Before I left, a woman had her throat slit and was thrown from a moving car in Venice; a series of fires raged out of control in Chatsworth, the work of an arsonist; a man in Encino killed his wife and two children. Four teenagers, none of whom I knew, died in a car accident on Pacific Coast Highway. Muriel was readmitted to Cedars-Sinai. A guy, nicknamed Conan, killed himself at a fraternity party at U.C.L.A. And I met Alana accidentally in The Beverly Center.

“I haven’t seen you around,” I told her.

“Yeah, well, I haven’t been around too much.”

“I met someone who knows you.”

“Who?”

“Evan Dickson. Do you know him?”

“I’m going-out with him.”

“Yeah, I know. That’s what he told me.”

“But he’s f**king this guy named Derf, who goes to Buckley.”

“Oh.”

“Yeah, oh,” she said.

“So what?”

“It’s just so typical.”

“Yes,” I told her. “It is.”

“Did you have a good time while you were here?”

“No.”

“That’s too bad.”

And I see Finn at the Hughes Market on Doheny on Tuesday afternoon. It’s hot and I’ve been lying out by the pool all day. I get in my car and take my sisters to the market. They haven’t gone to school today and they’re wearing shorts and T-shirts and sunglasses and I’m wearing an old Polo bathing suit and a T-shirt. Finn is with Jared and he notices me in the frozen foods section. He’s wearing sandals and a Hard Rock Cafe T-shirt and he glances at me once and then looks down and then looks back up. I turn away quickly and walk to the vegetables. He follows me. I pick up a six-pack of iced tea and then a carton of cigarettes. I look back at him and our eyes meet and he grins and I turn away. He follows me to the checkstand.

“Hey, Clay.” He winks.

“Hi,” I say, smiling, walking away.

“Catch ya later,” he says, cocking his fingers as if they were a gun.

The last week. I’m in Parachute with Trent. Trent tries on clothes. I lean against a wall, reading an old issue of Interview. Some pretty blond-haired boy, I think it’s Evan, is trying on clothes. He doesn’t go into a booth to try them on. He tries them on in the middle of the store in front of a full-length mirror. He looks at himself as he stands there with only his jockey shorts and argyle socks on.
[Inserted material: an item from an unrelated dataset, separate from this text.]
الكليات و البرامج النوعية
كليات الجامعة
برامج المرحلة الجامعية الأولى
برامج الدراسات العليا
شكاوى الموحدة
The boy’s broken from his trance when his boyfriend, also blond and pretty, comes up behind him and squeezes his neck. Then he tries something else on. Trent tells me that he saw the boy with Julian parked in Julian’s black Porsche outside of Beverly Hills High, talking to a kid who looked about fourteen. Trent tells me that even though Julian was wearing sunglasses, he could still see the purple bruises around his eyes.

While reading the paper at twilight by the pool, I see a story about how a local man tried to bury himself alive in his backyard because it was “so hot, too hot.” I read the article a second time and then put the paper down and watch my sisters. They’re still wearing their bikinis and sunglasses and they lie beneath the darkening sky and play a game in which they pretend to be dead. They ask me to judge which one of them can look dead the longest; the one who wins gets to push the other one into the pool. I watch them and listen to the tape that’s playing on the Walkman I’m wearing. The Go-Go’s are singing “I wanna be worlds away/I know things will be okay when I get worlds away.” Whoever made the tape then let the record skip and I close my eyes and hear them start to sing “Vacation” and when I open my eyes, my sisters are floating face down in the pool, wondering who can look drowned the longest.
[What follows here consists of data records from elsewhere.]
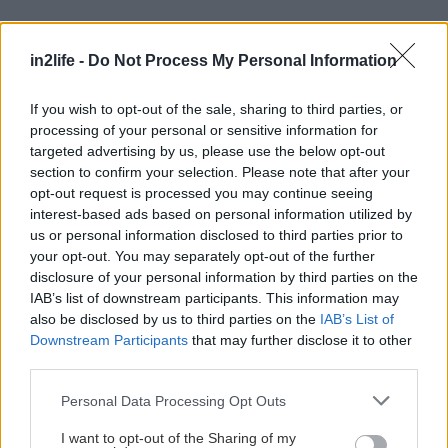
Αρχαία όμορφα κτίρια, μεγάλη ιστορία, και ένα
in2life -
Do Not Process My Personal Information
πανέμορφο μέρος για να ζεις.
If you wish to opt-out of the sale, sharing to third parties, or
Τραγούδια που έχεις συνδέσει με την Ελλάδα;
processing of your personal or sensitive information for
targeted advertising by us, please use the below opt-out
section to confirm your selection. Please note that after your
Δεν έχω κάποιο τραγούδι στο μυαλό μου.
opt-out request is processed you may continue seeing
Περισσότερο τη φέτα, τις διακοπές, τον ήλιο…
interest-based ads based on personal information utilized by
Κρίμα που τώρα είναι δύσκολα τα πράγματα με
us or personal information disclosed to third parties prior to
your opt-out. You may separately opt-out of the further
την οικονομία, ελπίζω όλα να πάνε καλά. Ο
disclosure of your personal information by third parties on the
χρόνος θα τα φτιάξει όλα πιστεύω.
IAB’s list of downstream participants. This information may
also be disclosed by us to third parties on the
IAB’s List of
Downstream Participants
that may further disclose it to other
Τι να περιμένουμε από την εμφάνισή στου στο
third parties.
Fuzz;
Please note that this website/app uses one or more Google
Personal Data Processing Opt Outs
services and may gather and store information including but
not limited to your visit or usage behaviour. You may click to
I want to opt-out of the Sharing of my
I go to the movies with Trent. The theater we go to in Westwood is almost empty except for a few scattered people, most of them sitting alone. I see an old friend from high school sitting with some pretty blond girl near the front, on the aisle, but I don’t say anything and I’m kind of relieved when the lights go down that Trent hasn’t recognized him. Later, in the video arcade, Trent plays a game called Burger Time in which there are all these video hot dogs and eggs that chase around a short, bearded chef and Trent wants to teach me how to play, but I don’t want to. I just keep staring at the maniacal, wiggling hot dogs and for some reason it’s just too much to take and I walk away, looking for something else to play. But all the games seem to deal with beetles and bees and moths and snakes and mosquitoes and frogs drowning and mad spiders eating large purple video flies and the music that goes along with the games makes me feel dizzy and gives me a headache and the images are hard to shake off, even after I leave the arcade.